A representative query on a 5-chunk context of about 3000 input tokens plus a 400-token answer costs roughly 1.5 cents with claude-sonnet-4-5 ($3 per million input tokens, \$15 per million output tokens per the Anthropic pricing page). Voyage embedding the query is on the order of a millionth of a cent. Storage is a rounding error compared to the generation step. If costs matter, prompt caching cuts the input token cost by up to 90% on repeated context, which happens naturally in follow-up questions.

For latency, the local Postgres HNSW query is sub-10-millisecond on a few million rows. Embedding the query is about 100 milliseconds. Generation is 1 to 2 seconds. Most of the time is generation, and there is not much you can do about that without changing models.

Common Pitfalls

Embedding the whole document at once. A 50-page PDF produces one vector. The model has to compress everything into 1024 dimensions and the result is useless for retrieval. Always chunk.

Mixing input_type flags. Indexing with query and querying with document (or vice versa) quietly degrades retrieval. The two modes are tuned for different distributions. The Voyage docs warn about this and the SDK does not enforce it.

Skipping overlap. Adjacent chunks with no overlap lose information at the boundary. A sentence that spans the cut gets split in two and neither half is a good embedding. Keep overlap at 10 to 20% of chunk size.

Trusting the top-1 result. Always retrieve top-k (5 is a reasonable default) and let the model use what it needs. The top-1 hit is sometimes the wrong one, especially for short questions.

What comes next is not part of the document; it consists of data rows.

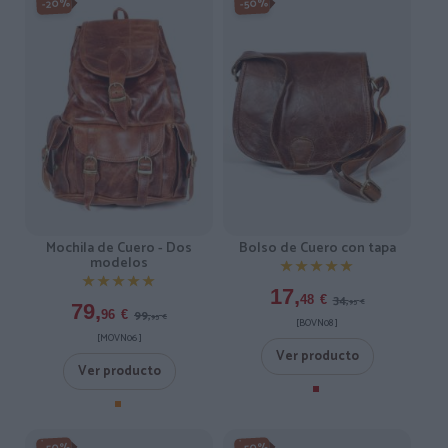
-20%
-50%
Mochila de Cuero - Dos
Bolso de Cuero con tapa
modelos
★★★★★
★★★★★
★★★★★
★★★★★
17,
34,
48
€
95
€
79,
99,
96
€
95
€
[BOVN08 ]
[MOVN06 ]
Ver producto
Ver producto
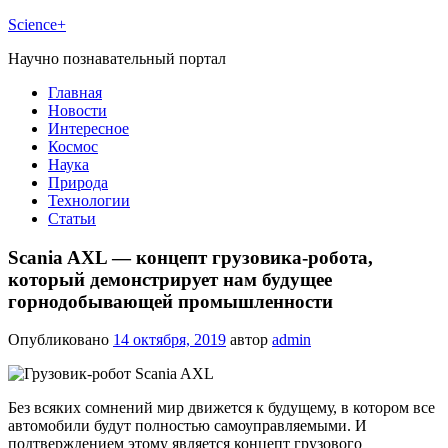
Science+
Научно познавательный портал
Главная
Новости
Интересное
Космос
Наука
Природа
Технологии
Статьи
Scania AXL — концепт грузовика-робота,
который демонстрирует нам будущее
горнодобывающей промышленности
Опубликовано
14 октября, 2019
автор
admin
Без всяких сомнений мир движется к будущему, в котором все
автомобили будут полностью самоуправляемыми. И
подтверждением этому является концепт грузового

No source citation in the output. A RAG answer without a source the user can click is not really an answer. The model will hallucinate citations if you do not include the source path in the context. The system prompt here forces it.

Next Steps

Add prompt caching for the system prompt and retrieved context. Cuts repeated-query cost by up to 90%.
Add a reranker. A cross-encoder like cross-encoder/ms-marco-MiniLM-L-6-v2 reranks the top-20 retrieved chunks and usually lifts answer quality by 10 to 20 percent on hard queries.
Wrap the server in an MCP server so any MCP-compatible agent can call it. The MCP TypeScript and Python SDKs both expose a clean tool interface.
Move from cosine to hybrid search. Postgres tsvector for keyword plus pgvector for semantic, combined with reciprocal rank fusion. The pgvector hybrid search docs cover the pattern.
Add observability. Log the question, retrieved chunks (with scores), and the final answer. A handful of these traces is the only way to find the failure modes that matter.